■ AIM OF THE EXERCISE: In the entries below, find the line with "SÂMBĂTĂ 08 AUG, 21:30" and the line with "Christ, ayez pitié de nous.", then retype both and everything between them exactly. Do not copy the pictures.
▼
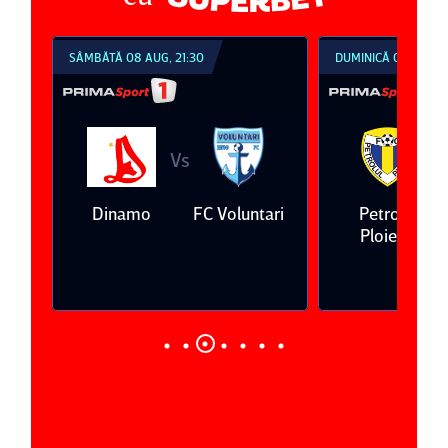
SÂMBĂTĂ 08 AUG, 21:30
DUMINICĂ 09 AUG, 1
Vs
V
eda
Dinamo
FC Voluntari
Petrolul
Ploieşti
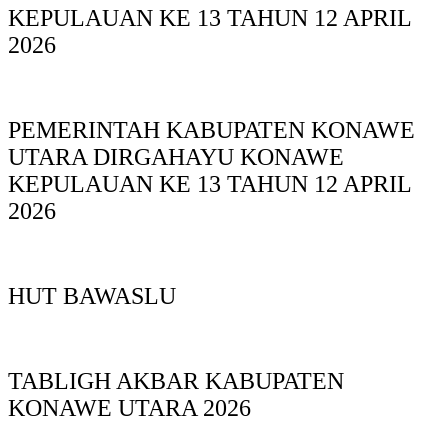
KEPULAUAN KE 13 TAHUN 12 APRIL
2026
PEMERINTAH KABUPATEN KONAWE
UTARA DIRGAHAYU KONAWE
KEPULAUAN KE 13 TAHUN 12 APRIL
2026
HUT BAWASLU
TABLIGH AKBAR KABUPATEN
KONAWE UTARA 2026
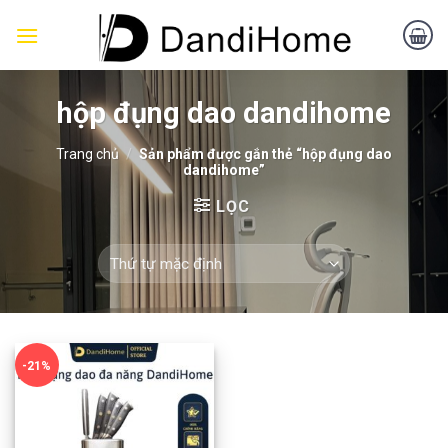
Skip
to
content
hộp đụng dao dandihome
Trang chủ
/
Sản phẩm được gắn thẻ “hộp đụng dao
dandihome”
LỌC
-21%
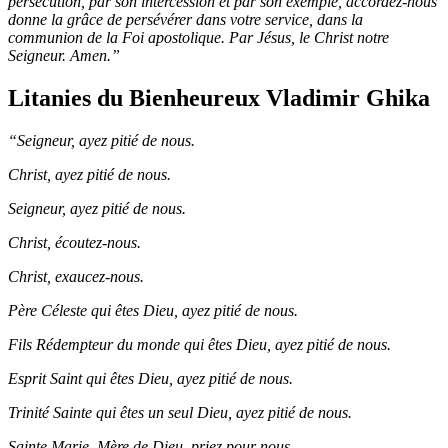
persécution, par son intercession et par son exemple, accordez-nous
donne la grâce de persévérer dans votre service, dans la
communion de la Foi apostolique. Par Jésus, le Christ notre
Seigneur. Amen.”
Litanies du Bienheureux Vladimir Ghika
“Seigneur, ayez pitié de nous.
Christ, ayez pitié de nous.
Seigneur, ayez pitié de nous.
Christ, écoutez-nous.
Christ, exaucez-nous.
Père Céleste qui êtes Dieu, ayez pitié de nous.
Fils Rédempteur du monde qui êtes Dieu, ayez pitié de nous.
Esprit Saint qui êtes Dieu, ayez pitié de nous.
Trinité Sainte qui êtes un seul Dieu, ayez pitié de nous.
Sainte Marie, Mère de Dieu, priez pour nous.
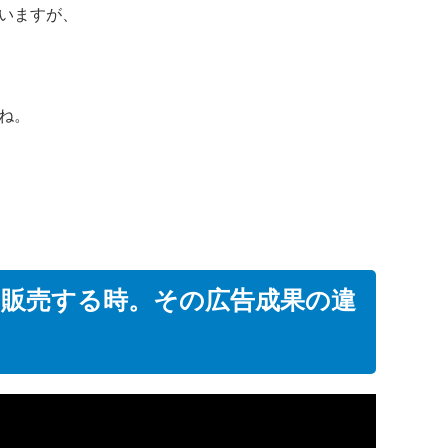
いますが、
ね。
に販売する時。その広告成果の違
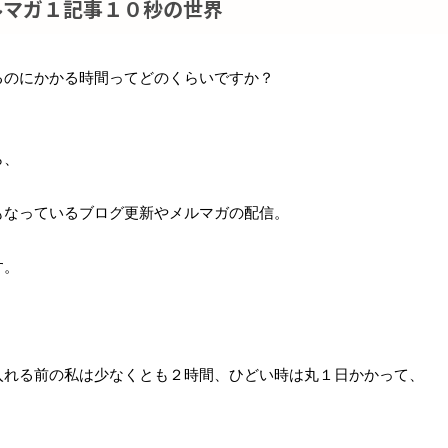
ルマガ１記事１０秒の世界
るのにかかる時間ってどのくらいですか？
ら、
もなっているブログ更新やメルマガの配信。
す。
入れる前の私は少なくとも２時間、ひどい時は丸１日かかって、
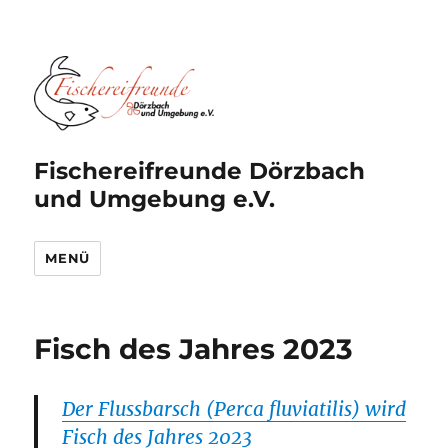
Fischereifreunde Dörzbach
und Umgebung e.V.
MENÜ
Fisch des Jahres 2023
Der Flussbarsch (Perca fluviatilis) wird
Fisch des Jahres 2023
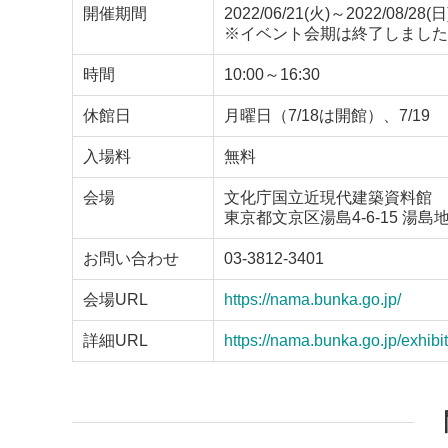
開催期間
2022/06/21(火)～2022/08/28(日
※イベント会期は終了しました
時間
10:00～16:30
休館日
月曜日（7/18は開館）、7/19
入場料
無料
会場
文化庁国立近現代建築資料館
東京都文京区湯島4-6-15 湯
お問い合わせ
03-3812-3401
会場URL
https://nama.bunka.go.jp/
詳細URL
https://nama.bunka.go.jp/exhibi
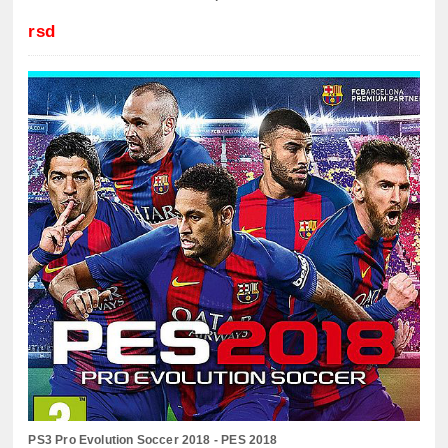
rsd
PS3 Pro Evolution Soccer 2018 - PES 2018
▲
▼
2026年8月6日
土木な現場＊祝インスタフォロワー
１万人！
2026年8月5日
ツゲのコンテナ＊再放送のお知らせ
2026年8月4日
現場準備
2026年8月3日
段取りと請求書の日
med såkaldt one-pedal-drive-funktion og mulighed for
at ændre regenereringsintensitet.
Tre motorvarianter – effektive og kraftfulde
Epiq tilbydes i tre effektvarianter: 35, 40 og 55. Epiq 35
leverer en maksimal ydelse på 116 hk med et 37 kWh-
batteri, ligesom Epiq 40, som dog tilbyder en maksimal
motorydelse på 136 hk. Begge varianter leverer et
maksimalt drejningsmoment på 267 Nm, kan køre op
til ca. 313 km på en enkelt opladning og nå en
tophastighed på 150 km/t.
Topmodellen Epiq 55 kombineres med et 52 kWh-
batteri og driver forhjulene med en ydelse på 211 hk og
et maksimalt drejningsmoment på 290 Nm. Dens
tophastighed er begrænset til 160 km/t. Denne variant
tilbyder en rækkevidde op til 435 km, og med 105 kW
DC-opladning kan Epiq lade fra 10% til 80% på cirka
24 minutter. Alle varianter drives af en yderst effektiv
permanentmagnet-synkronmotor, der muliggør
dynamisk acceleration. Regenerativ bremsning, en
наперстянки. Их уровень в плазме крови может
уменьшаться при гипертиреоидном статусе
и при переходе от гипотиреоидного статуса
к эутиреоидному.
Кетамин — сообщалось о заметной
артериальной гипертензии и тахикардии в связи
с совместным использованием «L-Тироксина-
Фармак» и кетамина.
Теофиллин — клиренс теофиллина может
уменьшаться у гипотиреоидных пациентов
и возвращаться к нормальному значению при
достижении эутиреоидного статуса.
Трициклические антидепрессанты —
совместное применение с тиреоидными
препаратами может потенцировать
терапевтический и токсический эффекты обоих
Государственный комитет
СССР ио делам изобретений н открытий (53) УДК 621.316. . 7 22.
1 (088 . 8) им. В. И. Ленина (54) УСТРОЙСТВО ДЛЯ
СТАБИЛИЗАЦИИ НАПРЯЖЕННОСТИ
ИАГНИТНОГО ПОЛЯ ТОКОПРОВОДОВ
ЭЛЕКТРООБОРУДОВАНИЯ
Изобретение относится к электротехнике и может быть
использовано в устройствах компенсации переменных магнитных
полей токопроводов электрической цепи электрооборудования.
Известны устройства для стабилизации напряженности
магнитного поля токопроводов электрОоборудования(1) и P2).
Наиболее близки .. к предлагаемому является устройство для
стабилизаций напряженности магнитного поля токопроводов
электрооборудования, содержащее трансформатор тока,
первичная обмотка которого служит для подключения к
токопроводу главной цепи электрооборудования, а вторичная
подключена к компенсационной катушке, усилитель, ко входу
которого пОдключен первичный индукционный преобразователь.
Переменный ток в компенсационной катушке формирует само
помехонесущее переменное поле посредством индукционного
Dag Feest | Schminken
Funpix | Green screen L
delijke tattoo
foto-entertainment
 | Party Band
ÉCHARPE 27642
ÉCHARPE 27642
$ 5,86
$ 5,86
▲
▼
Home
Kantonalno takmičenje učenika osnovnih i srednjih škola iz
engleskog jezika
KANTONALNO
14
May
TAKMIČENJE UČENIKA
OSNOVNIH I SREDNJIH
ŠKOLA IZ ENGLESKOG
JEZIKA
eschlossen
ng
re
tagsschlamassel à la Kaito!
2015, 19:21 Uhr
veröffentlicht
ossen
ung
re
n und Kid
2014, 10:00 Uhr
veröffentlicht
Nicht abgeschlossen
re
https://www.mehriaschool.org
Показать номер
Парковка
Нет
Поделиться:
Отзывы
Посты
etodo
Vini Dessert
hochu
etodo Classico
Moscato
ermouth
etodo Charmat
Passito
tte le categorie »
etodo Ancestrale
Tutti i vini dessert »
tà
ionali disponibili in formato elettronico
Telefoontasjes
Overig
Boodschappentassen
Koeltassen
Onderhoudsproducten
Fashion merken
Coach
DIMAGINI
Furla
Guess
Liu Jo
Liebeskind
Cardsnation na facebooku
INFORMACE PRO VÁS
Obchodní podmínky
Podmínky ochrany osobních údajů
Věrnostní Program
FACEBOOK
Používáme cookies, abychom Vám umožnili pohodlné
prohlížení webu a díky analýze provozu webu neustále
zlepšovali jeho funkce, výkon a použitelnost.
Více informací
▲
■ EXPECTED ANSWER:
SÂMBĂTĂ 08 AUG, 21:30
DUMINICĂ 09 AUG, 1
Vs
V
eda
Dinamo
FC Voluntari
Petrolul
Ploieşti
KEPULAUAN KE 13 TAHUN 12 APRIL
2026
PEMERINTAH KABUPATEN KONAWE
UTARA DIRGAHAYU KONAWE
KEPULAUAN KE 13 TAHUN 12 APRIL
2026
HUT BAWASLU
TABLIGH AKBAR KABUPATEN
KONAWE UTARA 2026
Skip
to
content
hộp đụng dao dandihome
Trang chủ
/
Sản phẩm được gắn thẻ “hộp đụng dao
dandihome”
LỌC
-21%
persécution, par son intercession et par son exemple, accordez-nous
donne la grâce de persévérer dans votre service, dans la
communion de la Foi apostolique. Par Jésus, le Christ notre
Seigneur. Amen.”
Litanies du Bienheureux Vladimir Ghika
“Seigneur, ayez pitié de nous.
Christ, ayez pitié de nous.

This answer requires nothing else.